No you did not relapse, you did not internally do it plus you did not O right? Also what exactly do you feel guilty about? Congrats on day 100 i only made it to day 83 even if you did relapse you would lose some of your progress but not a whole lot but that's not an excuse to edge or do it because that was one of my thoughts when i was on day 83 i thought if i just do it once it wont affect my progress that much, well i was wrong.
I feel guilty about the fact that I may have edged and relapsed and ruined me reboot. I seriously feel horrible. I also feel like my voice got noticeably higher pitched than it was 2 days ago. I feel like crying. I seriously feel like giving up. And 83 days is really good, for me the 80ish mark was pretty tough, but it got a lot easier after 90 days. Also, @IGY, you're a knowledgeable fellow and I look up to you, what would be your outlook on my situation?
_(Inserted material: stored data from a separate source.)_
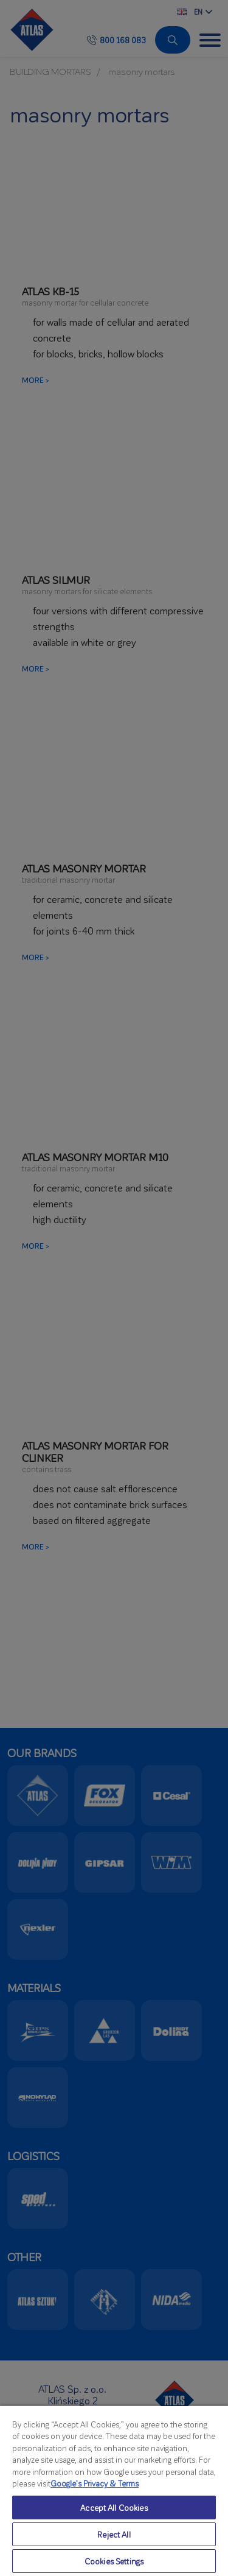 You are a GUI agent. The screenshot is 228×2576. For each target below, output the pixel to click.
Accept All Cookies (113, 2507)
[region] (114, 2490)
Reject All (113, 2534)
You really shouldn't feel guilty about it take it as a learning experience and just start over again that's what im doing i do feel upset about what I just did but I know what im feeling right now is not permanent and your always going to be able to get back up if you give it your all.
Well if you O then you relapsed if you didnt your fine.plus do you feel you lost the benefits if not then your fine you did not relapse.